Im Tiergehege im Schlosspark verlegt Betreuer Kevin Theiler (20) für das Damwildgehege eine neue Kaltwasserleitung. „Momentan muss ich zweimal am Tag mit jeweils vier Gießkannen die Tröge, die im ganzen Gehege verteilt sind, mit Frischwasser füllen. Für die Wasserleitung zwacken wir einfach die schon bestehende Leitung zur Finnhütte an und verlegen sie gut 20 Meter ins Gehege hinein. Das Leitungsende bekommt einen unterirdischen Anschluss, sodass nur noch die Tränke zu sehen ist“, erzählt Theiler. Rund um die Waldschule in Lauchhammer-Ost herrscht Betrieb auf zwei Baustellen. „Kunos Waldclub und das Horthaus bringen das Waldtheater wieder auf Vordermann“, sagt Yvonne Lorenz, Leitende Erzieherin. Schleifen, Fegen, Vertikutieren sind einige Arbeiten der 30 Akteure. „Wir haben gerade gesehen, dass das Insektenhotel hinter der Waldtheaterbühne zu kippen droht. In einer Spontanaktion sichern wir es nun“, sagt Mike Trasper.

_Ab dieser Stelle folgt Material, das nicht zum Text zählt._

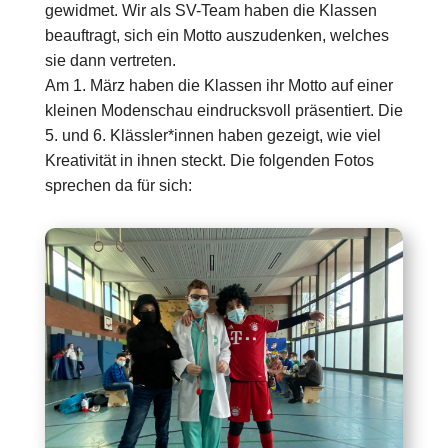
gewidmet. Wir als SV-Team haben die Klassen
beauftragt, sich ein Motto auszudenken, welches
sie dann vertreten.
Am 1. März haben die Klassen ihr Motto auf einer
kleinen Modenschau eindrucksvoll präsentiert. Die
5. und 6. Klässler*innen haben gezeigt, wie viel
Kreativität in ihnen steckt. Die folgenden Fotos
sprechen da für sich: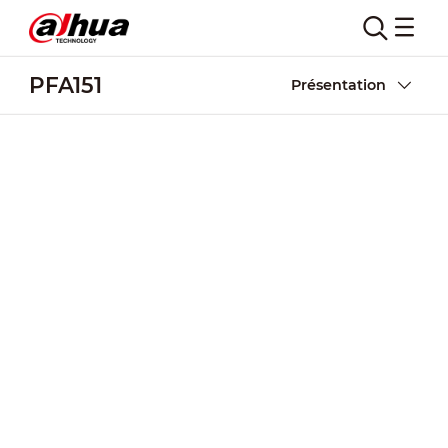
PFA151
Présentation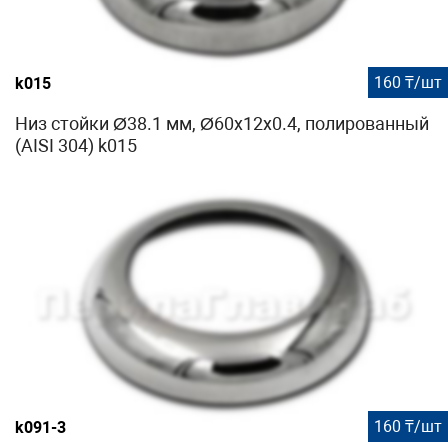
160 ₸/шт
k015
Низ стойки Ø38.1 мм, Ø60х12х0.4, полированный
(AISI 304) k015
160 ₸/шт
k091-3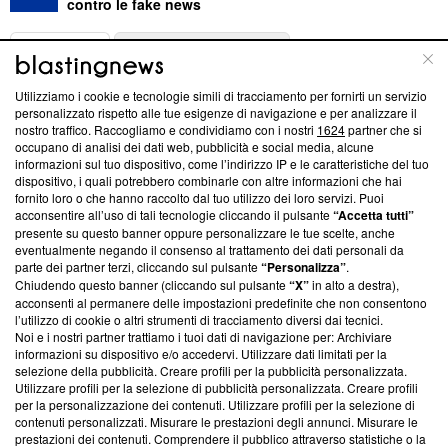
contro le fake news
ABOUT
LINEA EDITORIALE
Utilizziamo i cookie e tecnologie simili di tracciamento per fornirti un servizio
Questa sezione offre informazioni trasparenti su Blasting
personalizzato rispetto alle tue esigenze di navigazione e per analizzare il
nostro traffico. Raccogliamo e condividiamo con i nostri
1624
partner che si
News, sui nostri processi editoriali e su come ci impegniamo a
occupano di analisi dei dati web, pubblicità e social media, alcune
creare news di qualità. Inoltre, afferma la nostra aderenza a
informazioni sul tuo dispositivo, come l’indirizzo IP e le caratteristiche del tuo
‘Trust Project - News with Integrity’
Blasting News non è
dispositivo, i quali potrebbero combinarle con altre informazioni che hai
ancora membro del programma, ma ha richiesto di farne
fornito loro o che hanno raccolto dal tuo utilizzo dei loro servizi. Puoi
parte; Trust Project non ha ancora effettuato una verifica di
acconsentire all’uso di tali tecnologie cliccando il pulsante
“Accetta tutti”
conformità agli standard.
presente su questo banner oppure personalizzare le tue scelte, anche
eventualmente negando il consenso al trattamento dei dati personali da
parte dei partner terzi, cliccando sul pulsante
“Personalizza”
.
Su di noi
Chiudendo questo banner (cliccando sul pulsante
“X”
in alto a destra),
acconsenti al permanere delle impostazioni predefinite che non consentono
Team editoriale
l’utilizzo di cookie o altri strumenti di tracciamento diversi dai tecnici.
Noi e i nostri partner trattiamo i tuoi dati di navigazione per: Archiviare
Corporate
informazioni su dispositivo e/o accedervi. Utilizzare dati limitati per la
selezione della pubblicità. Creare profili per la pubblicità personalizzata.
Redazione
Utilizzare profili per la selezione di pubblicità personalizzata. Creare profili
per la personalizzazione dei contenuti. Utilizzare profili per la selezione di
Informativa Privacy
contenuti personalizzati. Misurare le prestazioni degli annunci. Misurare le
prestazioni dei contenuti. Comprendere il pubblico attraverso statistiche o la
Cookie Policy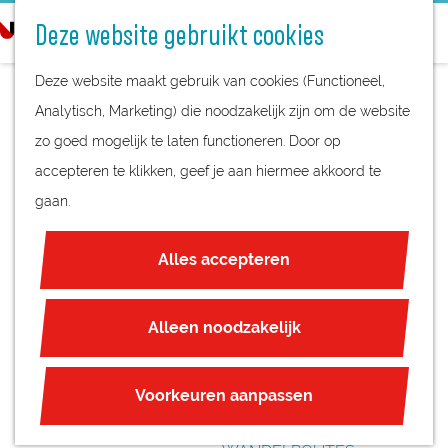
STREEKPRODUCTEN
o
Deze website gebruikt cookies
STREEKMUSEA
e
G
REGIOKAART
k
Deze website maakt gebruik van cookies (Functioneel,
a
NATUURGEBIEDEN
e
Analytisch, Marketing) die noodzakelijk zijn om de website
n
UNESCO WERELDERFGOED
n
zo goed mogelijk te laten functioneren. Door op
a
OUDE SLUIS
JUBILEUM
accepteren te klikken, geef je aan hiermee akkoord te
a
gaan.
r
PLAN JE BEZOEK
d
OVERNACHTEN
Alles accepteren
e
INTERACTIEVE KAART
h
ZAKELIJKE LOCATIES
o
Alleen noodzakelijk
REGIO TIPS
m
e
ROUTES
Voorkeuren aanpassen
p
FIETSROUTES
a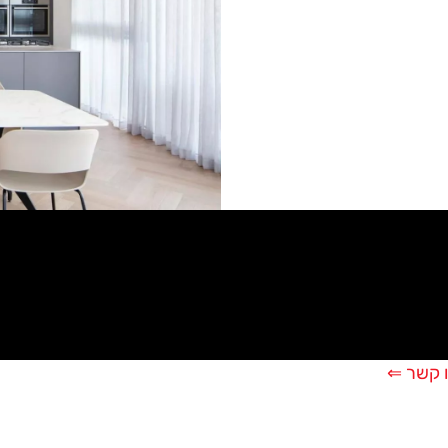
 קשר ⇐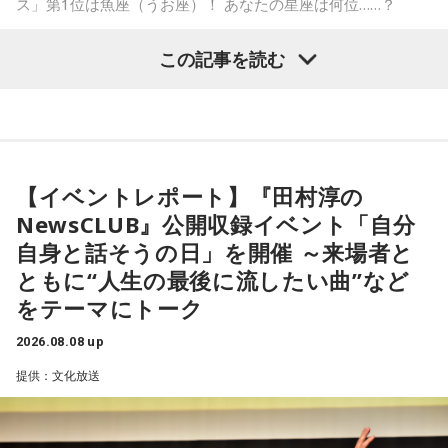
ス」第1位は魚座（うお座）！ あなたの星座は何位……？
おります。
ペナントレース終盤の神宮球場、一つ一つのプレーの重みが
この記事を読む
増す独特の緊張感を、ラジオを通じてお伝えできればと思い
ます。
【1位】魚座（うお座）
よろしくお願いします！
恋愛運が好調で楽しい運気の1日となりそうです。今日は好き
な人に積極的にアプローチをしてみるのも良さそうです。ラ
ッキーカラーは水色。
【イベントレポート】『田村淳の
NewsCLUB』公開収録イベント「自分
【2位】蟹座（かに座）
好調な運気で心地よく過ごせる1日となりそうです。直感が冴
自身と話そうの日」を開催 ～来場者と
「ニッポン放送ショウアップナイター ヤクルト×DeNA」
えやすい運気なので、選択に迷った際は自分の直感を参考に
ともに“人生の最後に流したい曲”など
■放送日時：8月15日（土） 17時50分～試合終了 （延長対
してみてください。
をテーマにトーク
応あり）
【3位】蠍座（さそり座）
■スペシャルゲスト解説：髙津臣吾
2026.08.08 up
学びや成長ができそうな1日です。今日は視野が広がりやすく
■実況：師岡正雄アナウンサー
提供：文化放送
学びが深まりそうです。海外のことに目を向けたり、探究心
■番組X：@showup1242
を大切に過ごしてみましょう。
■ハッシュタグ：#ショウアップナイター #60n
【4位】山羊座（やぎ座）
■メールアドレス：89@1242.com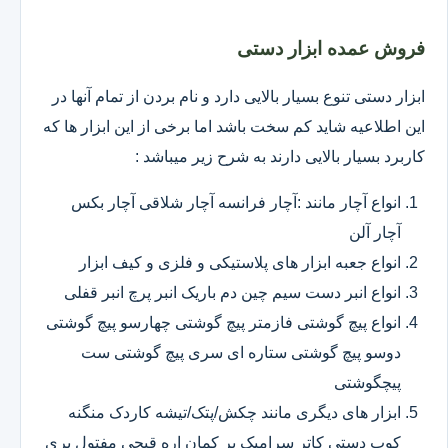
فروش عمده ابزار دستی
ابزار دستی تنوع بسیار بالایی دارد و نام بردن از تمام آنها در
این اطلاعیه شاید کم سخت باشد اما برخی از این ابزار ها که
کاربرد بسیار بالایی دارند به شرح زیر میباشد :
انواع آچار مانند :آچار فرانسه آچار شلاقی آچار بکس
آچار آلن
انواع جعبه ابزار های پلاستیکی و فلزی و کیف ابزار
انواع انبر دست سیم چین دم باریک انبر پرچ انبر قفلی
انواع پیچ گوشتی فازمتر پیچ گوشتی چهارسو پیچ گوشتی
دوسو پیچ گوشتی ستاره ای سری پیچ گوشتی ست
پیچگوشتی
ابزار های دیگری مانند چکش/پتک/تیشه کاردک منگنه
کوب دستی کاتر سرامیک بر کمان اره قیچی مفتول بری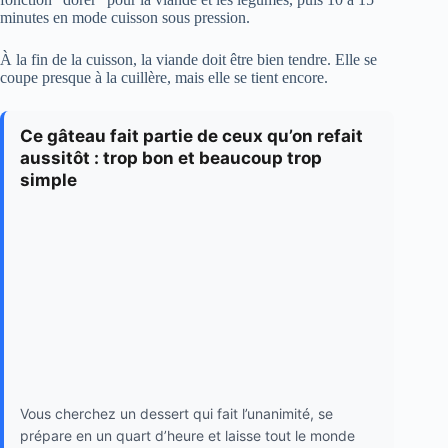
minutes en mode cuisson sous pression.
À la fin de la cuisson, la viande doit être bien tendre. Elle se
coupe presque à la cuillère, mais elle se tient encore.
Ce gâteau fait partie de ceux qu’on refait
aussitôt : trop bon et beaucoup trop
simple
Vous cherchez un dessert qui fait l’unanimité, se
prépare en un quart d’heure et laisse tout le monde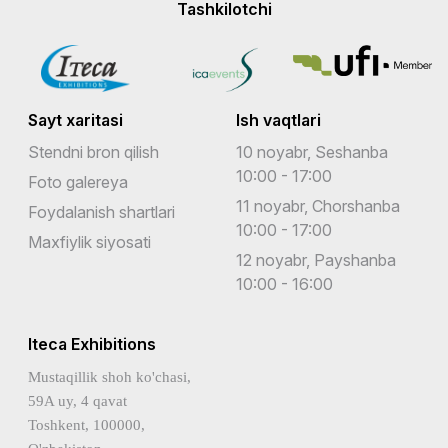
Tashkilotchi
Sayt xaritasi
Ish vaqtlari
Stendni bron qilish
10 noyabr, Seshanba
10:00 - 17:00
Foto galereya
11 noyabr, Chorshanba
Foydalanish shartlari
10:00 - 17:00
Maxfiylik siyosati
12 noyabr, Payshanba
10:00 - 16:00
Iteca Exhibitions
Mustaqillik shoh ko'chasi,
59A uy, 4 qavat
Toshkent, 100000,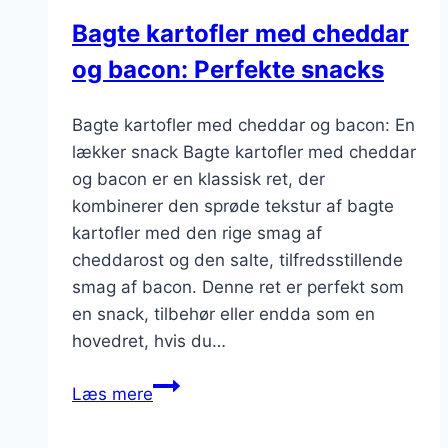
Bagte kartofler med cheddar
og bacon: Perfekte snacks
Bagte kartofler med cheddar og bacon: En
lækker snack Bagte kartofler med cheddar
og bacon er en klassisk ret, der
kombinerer den sprøde tekstur af bagte
kartofler med den rige smag af
cheddarost og den salte, tilfredsstillende
smag af bacon. Denne ret er perfekt som
en snack, tilbehør eller endda som en
hovedret, hvis du…
Bagte
Læs mere
kartofler
med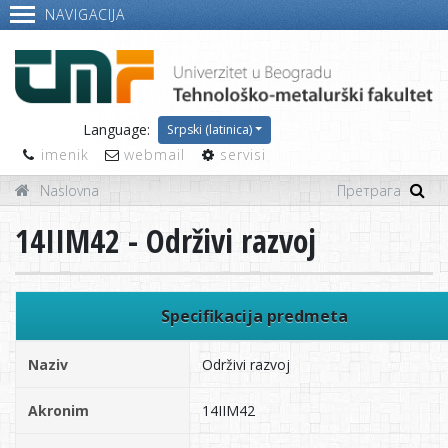
NAVIGACIJA
Language:
Srpski (latinica)
imenik
webmail
servisi
Naslovna
14IIM42 - Održivi razvoj
Specifikacija predmeta
Naziv
Održivi razvoj
Akronim
14IIM42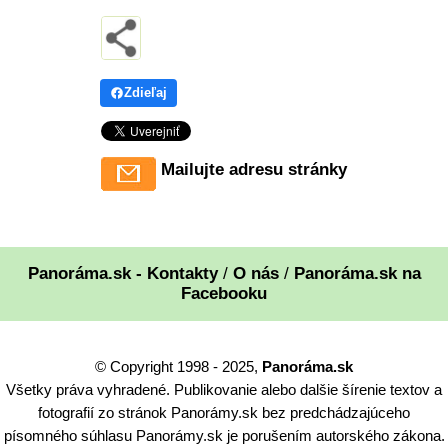
Zdieľaj
Mailujte adresu stránky
Panoráma.sk - Kontakty
/
O nás
/
Panoráma.sk na
Facebooku
© Copyright 1998 - 2025,
Panoráma.sk
Všetky práva vyhradené. Publikovanie alebo dalšie šírenie textov a
fotografií zo stránok Panorámy.sk bez predchádzajúceho
písomného súhlasu Panorámy.sk je porušením autorského zákona.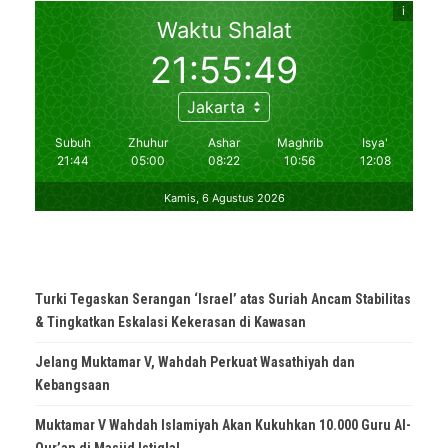
Turki Tegaskan Serangan ‘Israel’ atas Suriah Ancam Stabilitas
& Tingkatkan Eskalasi Kekerasan di Kawasan
Jelang Muktamar V, Wahdah Perkuat Wasathiyah dan
Kebangsaan
Muktamar V Wahdah Islamiyah Akan Kukuhkan 10.000 Guru Al-
Qur’an di Masjid Istiqlal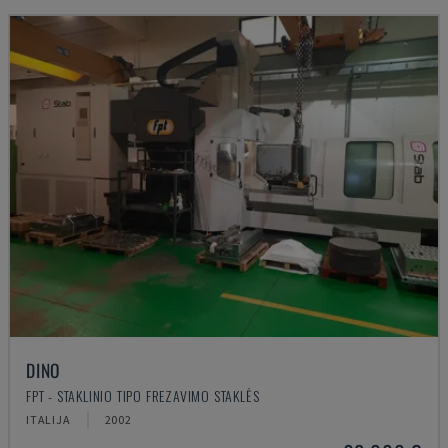
DINO
FPT - STAKLINIO TIPO FREZAVIMO STAKLĖS
ITALIJA
2002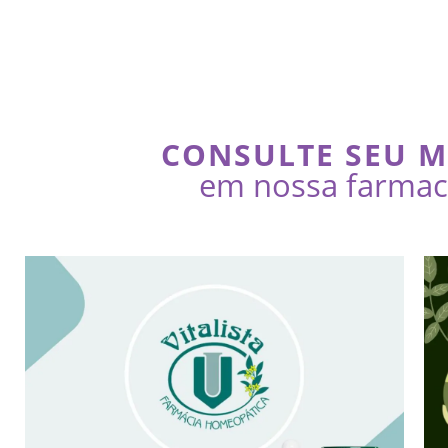
CONSULTE SEU 
em nossa farmaci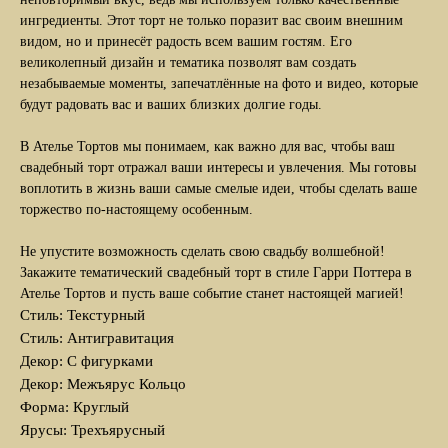
ингредиенты. Этот торт не только поразит вас своим внешним
видом, но и принесёт радость всем вашим гостям. Его
великолепный дизайн и тематика позволят вам создать
незабываемые моменты, запечатлённые на фото и видео, которые
будут радовать вас и ваших близких долгие годы.
В Ателье Тортов мы понимаем, как важно для вас, чтобы ваш
свадебный торт отражал ваши интересы и увлечения. Мы готовы
воплотить в жизнь ваши самые смелые идеи, чтобы сделать ваше
торжество по-настоящему особенным.
Не упустите возможность сделать свою свадьбу волшебной!
Закажите тематический свадебный торт в стиле Гарри Поттера в
Ателье Тортов и пусть ваше событие станет настоящей магией!
Стиль: Текстурный
Стиль: Антигравитация
Декор: С фигурками
Декор: Межъярус Кольцо
Форма: Круглый
Ярусы: Трехъярусный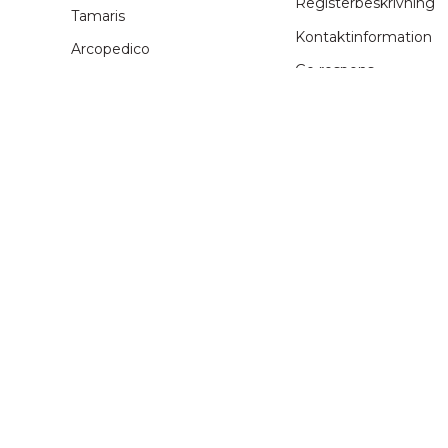
Registerbeskrivning
Tamaris
Kontaktinformation
Arcopedico
Ge respons
Chantana
Företagsinform
Duffy
Guess
Video
Icebug
Guider och råd
Ilves
Jack&Jones
Beställningsprocess
JDY
Storleksguide
Kuoma
Tvättråd
Laura Vita
Skovård
Marco Tozzi
Migant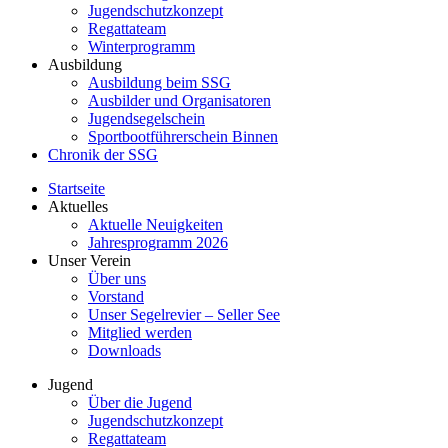
Jugendschutzkonzept
Regattateam
Winterprogramm
Ausbildung
Ausbildung beim SSG
Ausbilder und Organisatoren
Jugendsegelschein
Sportbootführerschein Binnen
Chronik der SSG
Startseite
Aktuelles
Aktuelle Neuigkeiten
Jahresprogramm 2026
Unser Verein
Über uns
Vorstand
Unser Segelrevier – Seller See
Mitglied werden
Downloads
Jugend
Über die Jugend
Jugendschutzkonzept
Regattateam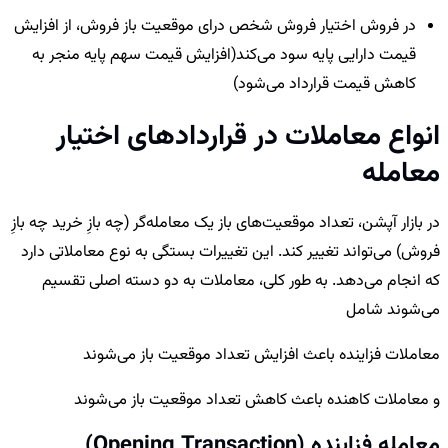
در فروش اختیار فروش شخص درای موقعیت باز فروش، از افزایش
قیمت دارایی پایه سود می‌کند(افزایش قیمت سهم پایه منجر به
کاهش قیمت قرارداد می‌‎شود)
انواع معاملات در قراردادهای اختیار
معامله
در بازار آپشن، تعداد موقعیت‌های باز یک معامله‌گر (چه بازِ خرید چه بازِ
فروش) می‌تواند تغییر کند. این تغییرات بستگی به نوع معاملاتی دارد
که انجام می‌دهد. به طور کلی، معاملات به دو دسته اصلی تقسیم
می‌شوند شامل
معاملات فزاینده باعث افزایش تعداد موقعیت باز می‌شوند
و معاملات کاهنده باعث کاهش تعداد موقعیت باز می‌شوند
معامله فزاینده (Opening Transaction)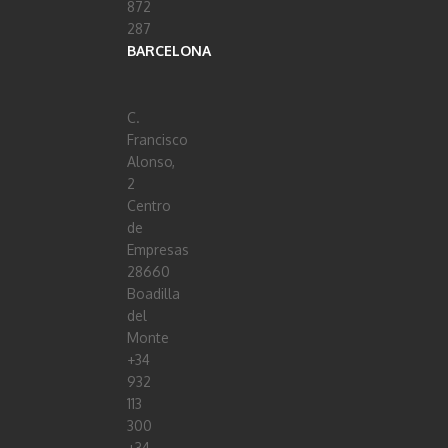
872
287
BARCELONA
C.
Francisco
Alonso,
2
Centro
de
Empresas
28660
Boadilla
del
Monte
+34
932
113
300
+34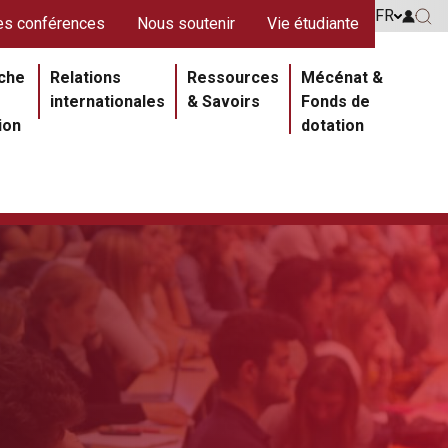
s rouges
FR
Go to 
s conférences
Nous soutenir
Vie étudiante
Go 
ipale
che
Relations
Ressources
Mécénat &
internationales
& Savoirs
Fonds de
ion
dotation
Section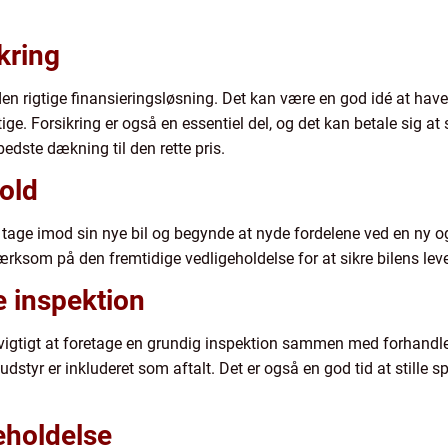
kring
en rigtige finansieringsløsning. Det kan være en god idé at have f
e. Forsikring er også en essentiel del, og det kan betale sig at 
bedste dækning til den rette pris.
old
il at tage imod sin nye bil og begynde at nyde fordelene ved en ny
ksom på den fremtidige vedligeholdelse for at sikre bilens leve
e inspektion
vigtigt at foretage en grundig inspektion sammen med forhandlere
raudstyr er inkluderet som aftalt. Det er også en god tid at stille
eholdelse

Hinter dem Hort sind Mitglieder des vor Kurzem durch den ehemaligen Bürgermeisterkandidaten Mirko Buhr gegründeten Vereins „pro Lauchhammer“ teils mit schwerer Technik am Werkeln. „Eine bisher ungenutzte Fläche soll zur Spielecke umgestaltet werden. Dazu entfernen wir das Wurzelwerk von Sträuchern und Bäumen und ebnen die Fläche. Nach der Rasenansaat soll ein Außenspielbereich für Hortkinder entstehen. Später soll er durch einen Zaun abgetrennt werden“, sagt Vereinsvorsitzender Buhr.

Die Mitglieder des Kostebrauer Heimatvereines sind Sonnabend ab acht Uhr auf den Beinen. Unter Leitung ihrer Vorsitzenden Ingeborg Mittag (78) machen sie den Bereich rund um den Park im Oberdorf flott. „Auf dem Schulhof haben wir Laub geharkt, Unkraut im Park gehackt und in Schulräumen, die momentan Baustelle sind, mit dem Saubermachen begonnen. Ab Pfingstmontag wollen wir unsere Räume wieder eröffnen“, sagte die Heimatforscherin. Die neue Ausstellung gestalten Bewohner des Heimes „Am Wiesengrund“. Malerei, Holz und Keramik werden eine große Rolle spielen.